Il novantacinque percento della sua produzione viene realizzata in Italia e solo una piccola parte in altri Paesi. Quanto conta il fatto di essere un brand Made in Italy per la riconoscibilità di Sandro Ferrone all’estero?

Sandro Ferrone è riconosciuto perché produce la maggior parte in Italia. Ho sempre pensato che il prodotto italiano fosse quello che mi interessava di più. Un altro motivo del successo del brand è anche il rapporto qualità-prezzo dei capi che non deve mai andare oltre certi limiti; ogni prodotto, dunque, deve avere la sua giusta misura di prezzo.
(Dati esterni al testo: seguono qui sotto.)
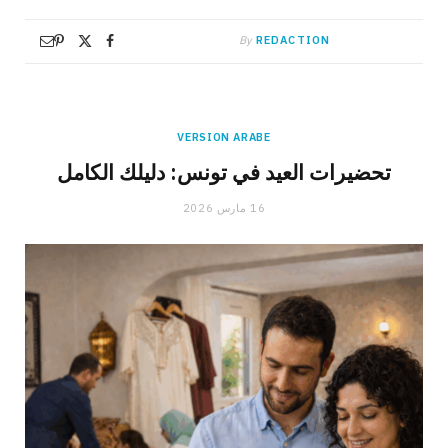
By
REDACTION
VERSION ARABE
تحضيرات العيد في تونس: دليلك الكامل
16 مارس 2026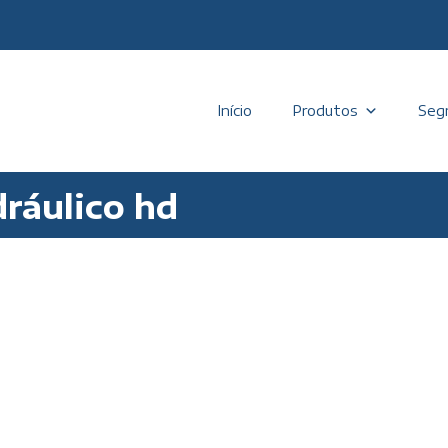
Início
Produtos
Seg
dráulico hd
Questo rapporto è una delle carte vincenti dei vestiti che produce Sandro Ferrone in quanto, oltre ad essere Made in Italy, hanno un prezzo molto vicino al loro valore e mai sproporzionato”.

Considerata la sua lunga esperienza da imprenditore e i grandi traguardi raggiunti durante tutta la sua carriera, ad un giovane che oggi volesse affacciarsi all’industria della moda cercando di avviare un’attività e dare vita ad un proprio brand che consiglio darebbe?

Deve avere molto coraggio perché i tempi sono cambiati e in giro c’è talmente tanta offerta che intraprendere questo tipo di lavoro è un po’ complicato, in particolare per l’imprenditoria. Un giovane che vuole entrare in questo mondo deve avere molto coraggio perché con la globalizzazione il prodotto che prima era circoscritto alla propria città, oggi, invece, viene subito riprodotto nei Paesi emergenti con costi estremamente più bassi di quelli europei e di quelli italiani in particolar modo. Quindi, è chiaro che chi volesse fare impresa deve subire la concorrenza incombente di colossi multinazionali. Ai miei tempi i competitor erano solo quelli di Roma ed era molto più facile per noi imprenditori esprimerci meglio di un altro. Oggi un ragazzo deve tenere presente tutto il mondo e non può paragonarsi più con il vicino”.

Sandro Ferrone, un uomo che ha saputo stravolgere le regole del gioco sfruttando un ciclo integrato tra produzione e distribuzione; un uomo che ha fatto dell’umiltà il suo tratto distintivo e della famiglia il proprio punto di forza; un imprenditore dedito dal nobile animo creativo.